(Records from a data collection)
:::
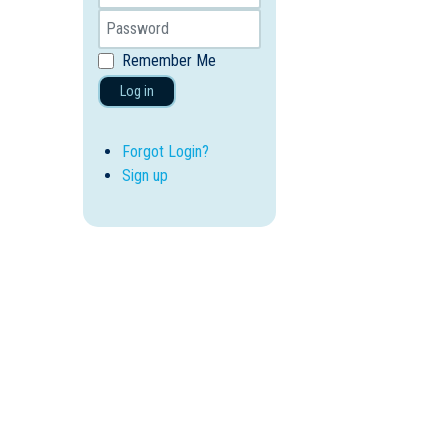
Remember Me
Log in
Forgot Login?
Sign up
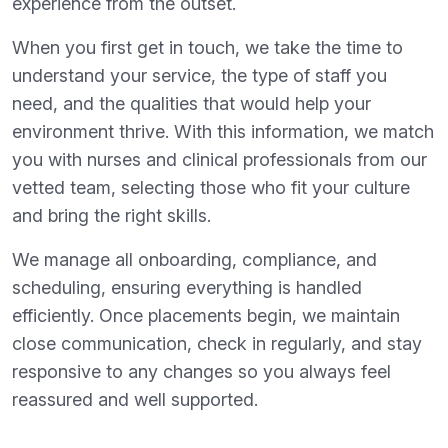
experience from the outset.
When you first get in touch, we take the time to
understand your service, the type of staff you
need, and the qualities that would help your
environment thrive. With this information, we match
you with nurses and clinical professionals from our
vetted team, selecting those who fit your culture
and bring the right skills.
We manage all onboarding, compliance, and
scheduling, ensuring everything is handled
efficiently. Once placements begin, we maintain
close communication, check in regularly, and stay
responsive to any changes so you always feel
reassured and well supported.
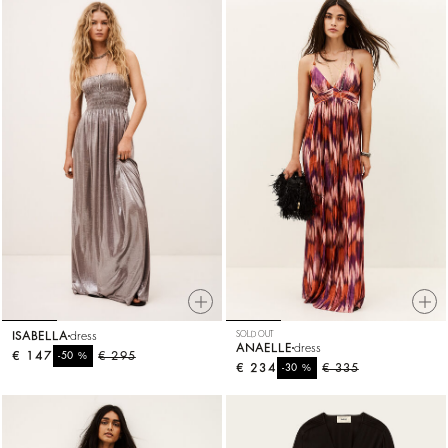
ISABELLA
dress
SOLD OUT
ANAELLE
dress
€ 147
%
€ 295
-50
€ 234
%
€ 335
-30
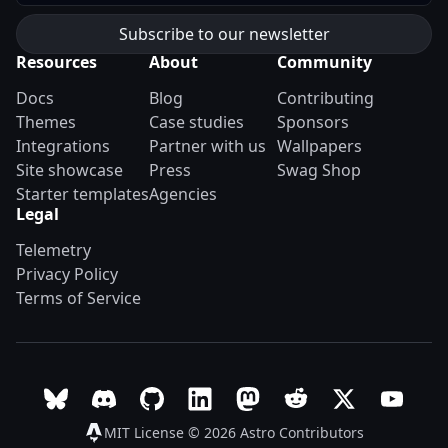
Resources
About
Community
Docs
Blog
Contributing
Themes
Case studies
Sponsors
Integrations
Partner with us
Wallpapers
Site showcase
Press
Swag Shop
Starter templates
Agencies
Legal
Telemetry
Privacy Policy
Terms of Service
Follow Astro on Bluesky
Join the Astro community on Discord
Go to Astro's GitHub repo
Follow Astro on LinkedIn
Follow Astro on Mastodon
Join the official Ast
Follow Astro on
Follow A
MIT License © 2026
Astro Contributors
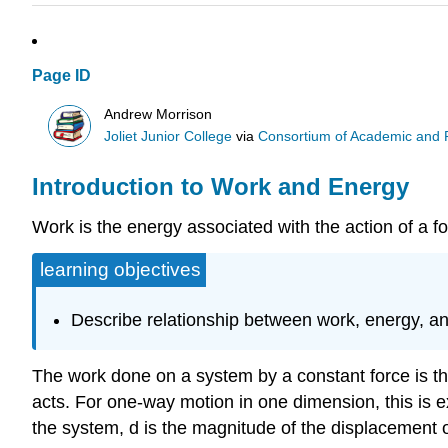
Page ID
Andrew Morrison
Joliet Junior College
via
Consortium of Academic and Re
Introduction to Work and Energy
Work is the energy associated with the action of a fo
learning objectives
Describe relationship between work, energy, an
The work done on a system by a constant force is the
acts. For one-way motion in one dimension, this is 
the system, d is the magnitude of the displacement 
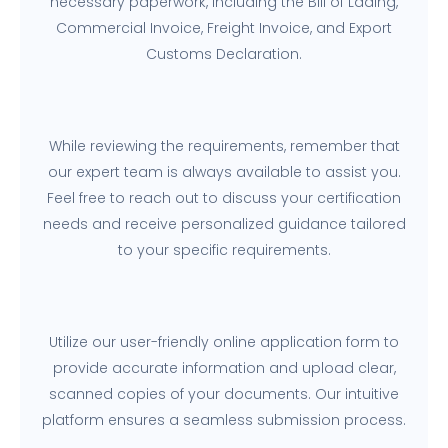
necessary paperwork, including the Bill of Lading,
Commercial Invoice, Freight Invoice, and Export
Customs Declaration.
While reviewing the requirements, remember that
our expert team is always available to assist you.
Feel free to reach out to discuss your certification
needs and receive personalized guidance tailored
to your specific requirements.
Utilize our user-friendly online application form to
provide accurate information and upload clear,
scanned copies of your documents. Our intuitive
platform ensures a seamless submission process.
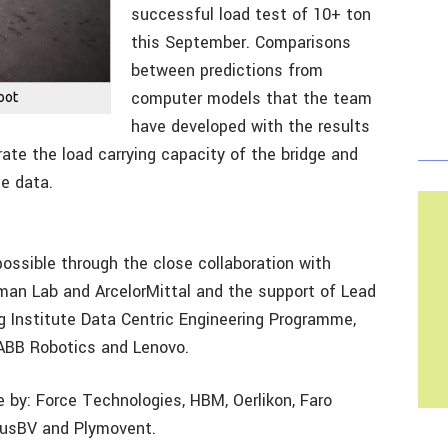
successful load test of 10+ ton
this September. Comparisons
between predictions from
computer models that the team
oot
have developed with the results
ate the load carrying capacity of the bridge and
ce data.
ssible through the close collaboration with
rman Lab and ArcelorMittal and the support of Lead
ng Institute Data Centric Engineering Programme,
, ABB Robotics and Lenovo.
 by: Force Technologies, HBM, Oerlikon, Faro
ousBV and Plymovent.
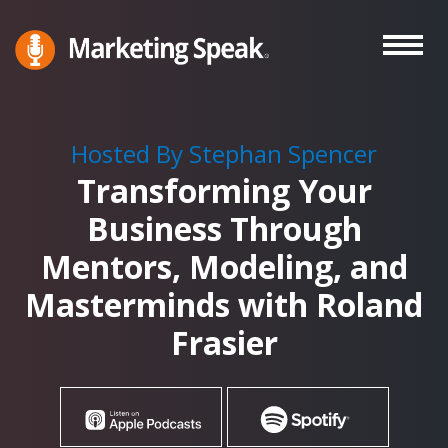
Skip
to
main
Marketing
A
Speak®
content
Marketing
Podcast
Hosted By Stephan Spencer
By
Transforming Your
Stephan
Spencer
Business Through
Mentors, Modeling, and
Masterminds with Roland
Frasier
:::
**Goal of the exercise:** Without carrying over any picture, retype the records above word for word.

**Response to this task:**
Remember Me
Log in
Forgot Login?
Sign up
experience from the outset.
When you first get in touch, we take the time to
understand your service, the type of staff you
need, and the qualities that would help your
environment thrive. With this information, we match
you with nurses and clinical professionals from our
vetted team, selecting those who fit your culture
and bring the right skills.
We manage all onboarding, compliance, and
scheduling, ensuring everything is handled
efficiently. Once placements begin, we maintain
close communication, check in regularly, and stay
responsive to any changes so you always feel
reassured and well supported.
ISABELLA
dress
SOLD OUT
ANAELLE
dress
€ 147
%
€ 295
-50
€ 234
%
€ 335
-30
Resources
About
Community
Docs
Blog
Contributing
Themes
Case studies
Sponsors
Integrations
Partner with us
Wallpapers
Site showcase
Press
Swag Shop
Starter templates
Agencies
Legal
Telemetry
Privacy Policy
Terms of Service
Follow Astro on Bluesky
Join the Astro community on Discord
Go to Astro's GitHub repo
Follow Astro on LinkedIn
Follow Astro on Mastodon
Join the official Ast
Follow Astro on
Follow A
MIT License © 2026
Astro Contributors
Page ID
Andrew Morrison
Joliet Junior College
via
Consortium of Academic and Re
Introduction to Work and Energy
Work is the energy associated with the action of a fo
learning objectives
Describe relationship between work, energy, an
The work done on a system by a constant force is the
acts. For one-way motion in one dimension, this is 
the system, d is the magnitude of the displacement 
necessary paperwork, including the Bill of Lading,
Commercial Invoice, Freight Invoice, and Export
Customs Declaration.
While reviewing the requirements, remember that
our expert team is always available to assist you.
Feel free to reach out to discuss your certification
needs and receive personalized guidance tailored
to your specific requirements.
Utilize our user-friendly online application form to
provide accurate information and upload clear,
scanned copies of your documents. Our intuitive
platform ensures a seamless submission process.
successful load test of 10+ ton
this September. Comparisons
between predictions from
computer models that the team
oot
have developed with the results
ate the load carrying capacity of the bridge and
ce data.
ssible through the close collaboration with
rman Lab and ArcelorMittal and the support of Lead
ng Institute Data Centric Engineering Programme,
, ABB Robotics and Lenovo.
 by: Force Technologies, HBM, Oerlikon, Faro
ousBV and Plymovent.
Skip
to
main
Marketing
A
Speak®
content
Marketing
Podcast
Hosted By Stephan Spencer
By
Transforming Your
Stephan
Spencer
Business Through
Mentors, Modeling, and
Masterminds with Roland
Frasier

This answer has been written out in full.